U.S. Secretary of Education Betsy DeVos’s “back-to-school” tour kickoff at a private Milwaukee voucher school triggered a passionate response from public-school advocates and voucher-school defenders alike.
In her speech at St. Marcus Lutheran School, DeVos denounced “the education cabal” that “puts other issues above what’s right for students.” DeVos blamed school administrators for wasting money and failing to educate America’s children in “government-assigned schools” and praised school-voucher programs that have taxpayers cover tuition for parents to send their children to private schools.
DeVos told students and staff at St. Marcus that she decided to come to “the birthplace of education freedom” to demonstrate that “education freedom policies work.”
But Milwaukee’s 30-year voucher experiment has not yielded results that are clearly better than the public schools.
According to the latest test results reported by the Department of Public Instruction (DPI) in 2018-2019 the percentage of students scoring proficient or advanced on the Forward, ACT with writing and DLM assessments in English and language arts was 40.1% for public school students versus 20.7% for voucher students. In math 41% of public school students scored proficient or advanced, versus 17.8% for voucher students.
To be fair, the statewide numbers are not that illuminating. Voucher advocates have objected to the way DPI presented the data, pointing to a higher number of low-income students served by voucher schools, and essentially arguing that the higher scores of public school students are entirely accounted for by the state’s higher-income students.
Jim Bender of School Choice Wisconsin called DPI’s release of partial data “a troubling maneuver.”
“As required by statute, DPI should have released all the data at the same time,” Bender wrote in a press release that gave the state agency “an F on transparency”.
In a chart comparing low-income kids in the school-voucher programs in Racine and Milwaukee to their “low-income” and “full-income” public-school peers, School Choice Wisconsin presents more detailed data to argue that voucher students are outperforming public school students, except when compared to high-income students statewide.
But this, too, is misleading. The income level to qualify for the Milwaukee and Racine Parental Choice programs is 300% of poverty in year one (with no income cap for students who remain in the program in subsequent years). In the statewide Parental Choice Program the income cap for vouchers is 220% of poverty. Low-income families in the public schools, defined as those who qualify for free and reduced lunch, are poorer, at 180% of the poverty level.
We don’t know the income levels of students who remain in voucher schools for more than one year, because their families are not required to report income to qualify for a school voucher after year one. Some voucher-school students are very poor. Others may not face financial hardship but qualify for an ongoing public subsidy for private-school tuition. Of the 7,140 students who participated in the Wisconsin Parental Choice Program last year, 5,471—about 77%— were already enrolled in a private school in the previous year.
Further complicating the data on voucher success is that fact that the public schools are required to meet the needs of students with disabilities, who comprise 14% of the population, compared with 2% of the population of voucher schools.

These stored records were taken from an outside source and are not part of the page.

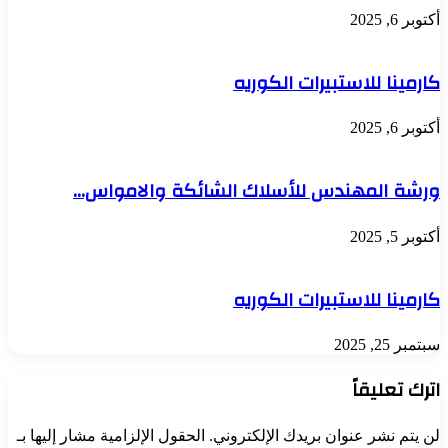
أكتوبر 6, 2025
كارمينا للاستبيرات الكوريه
أكتوبر 6, 2025
ورشة المهندس للأسلاك الشائكة والامواس…
أكتوبر 5, 2025
كارمينا للاستبيرات الكوريه
سبتمبر 25, 2025
اترك تعليقاً
لن يتم نشر عنوان بريدك الإلكتروني.
الحقول الإلزامية مشار إليها بـ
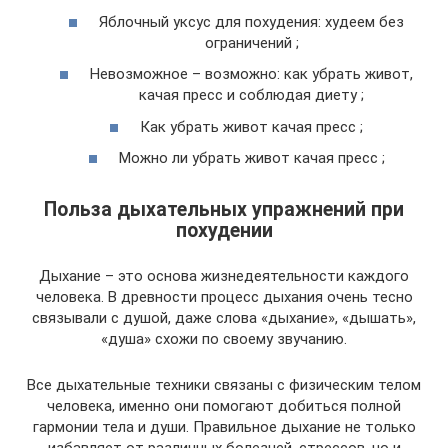
Яблочный уксус для похудения: худеем без
ограничений ;
Невозможное – возможно: как убрать живот,
качая пресс и соблюдая диету ;
Как убрать живот качая пресс ;
Можно ли убрать живот качая пресс ;
Польза дыхательных упражнений при
похудении
Дыхание – это основа жизнедеятельности каждого
человека. В древности процесс дыхания очень тесно
связывали с душой, даже слова «дыхание», «дышать»,
«душа» схожи по своему звучанию.
Все дыхательные техники связаны с физическим телом
человека, именно они помогают добиться полной
гармонии тела и души. Правильное дыхание не только
избавляет от различных болезней, стрессов, но и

Voucher schools, unlike public schools, are not required to give statewide assessments to all students, and about 10 percent of their students are not included in the reported scores.

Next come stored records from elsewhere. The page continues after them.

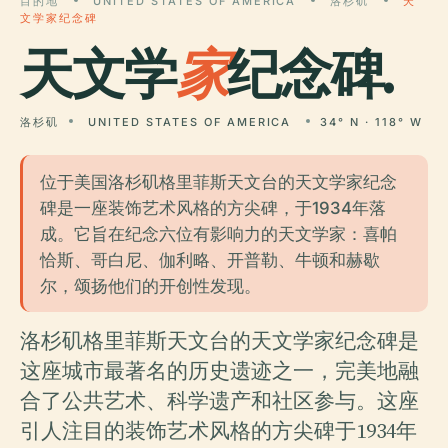
目的地
UNITED STATES OF AMERICA
洛杉矶
天
文学家纪念碑
天文学
家
纪念碑.
洛杉矶
UNITED STATES OF AMERICA
34° N · 118° W
位于美国洛杉矶格里菲斯天文台的天文学家纪念
碑是一座装饰艺术风格的方尖碑，于1934年落
成。它旨在纪念六位有影响力的天文学家：喜帕
恰斯、哥白尼、伽利略、开普勒、牛顿和赫歇
尔，颂扬他们的开创性发现。
洛杉矶格里菲斯天文台的天文学家纪念碑是
这座城市最著名的历史遗迹之一，完美地融
合了公共艺术、科学遗产和社区参与。这座
引人注目的装饰艺术风格的方尖碑于1934年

These factors must be taken into consideration to get a full picture of the relative achievement of voucher versus public-school kids.

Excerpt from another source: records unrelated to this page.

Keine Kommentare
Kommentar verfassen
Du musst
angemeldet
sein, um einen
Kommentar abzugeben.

Over the last 30 years of Wisconsin’s school-voucher experiment, “Both the test score releases and the results of the state-mandated evaluation demonstrated that the [Milwaukee Parental Choice Program] is having little substantively significant positive impact on academic achievement in Milwaukee,” writes Michael Ford (UW-Oshkosh professor and former vice president of School Choice Wisconsin) in his book The Consequences of Governance Fragmentation: Milwaukee’s School Voucher Legacy.